TASK DIRECTIONS:
From the data that follows, print exactly the lines starting at the one containing "Identify the click" and ending at the one containing "About Us (282, 2388)"; include both of them and nothing more.

Saved data entries:
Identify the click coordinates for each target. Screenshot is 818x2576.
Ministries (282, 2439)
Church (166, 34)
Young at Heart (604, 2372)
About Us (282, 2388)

* * *

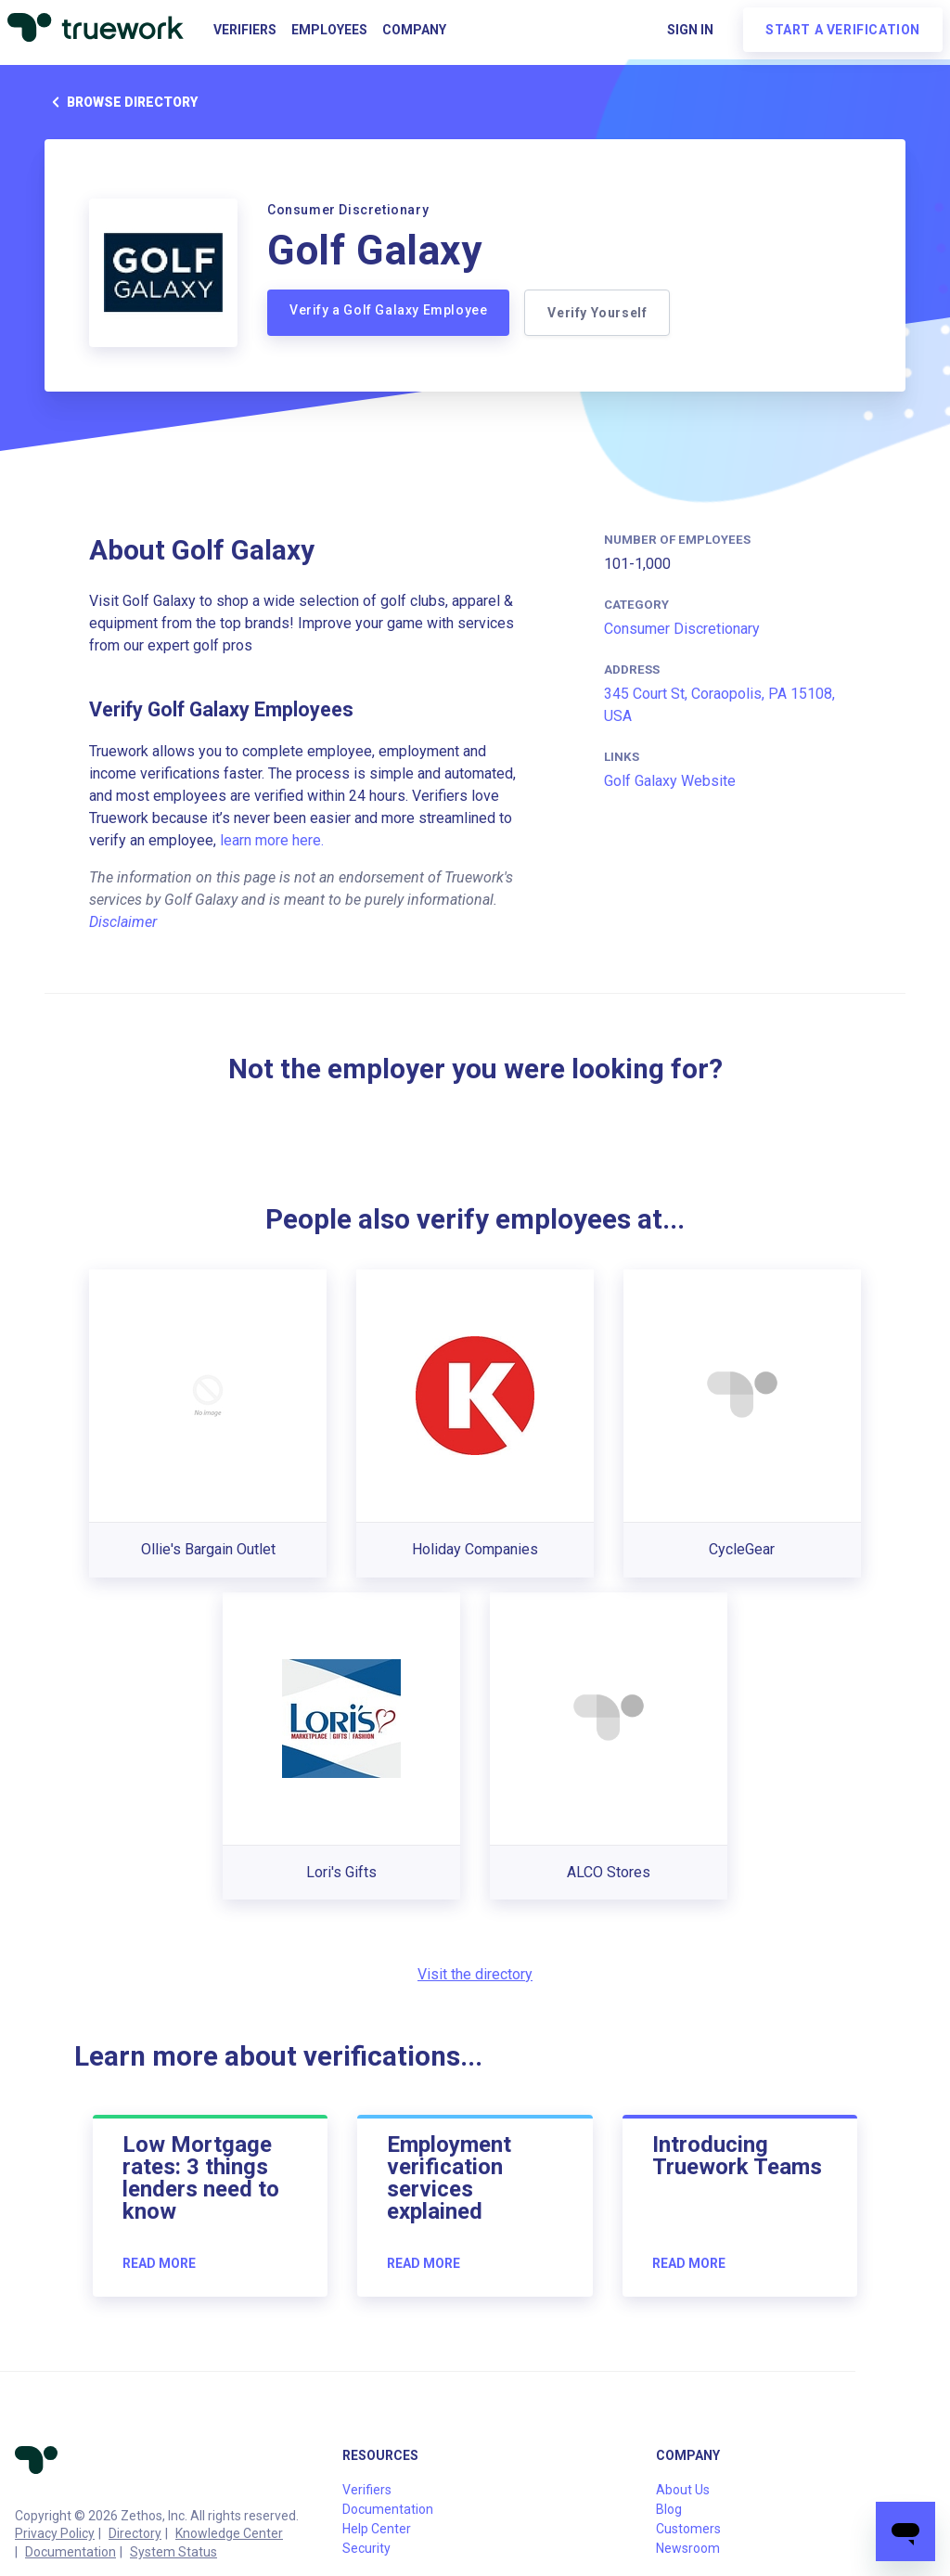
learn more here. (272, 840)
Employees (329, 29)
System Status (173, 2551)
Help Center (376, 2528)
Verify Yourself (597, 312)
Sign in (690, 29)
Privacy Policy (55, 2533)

WRITTEN ANSWER:
Identify the click coordinates for each target. Screenshot is 818x2576.
Ministries (282, 2439)
Church (166, 34)
Young at Heart (604, 2372)
About Us (282, 2388)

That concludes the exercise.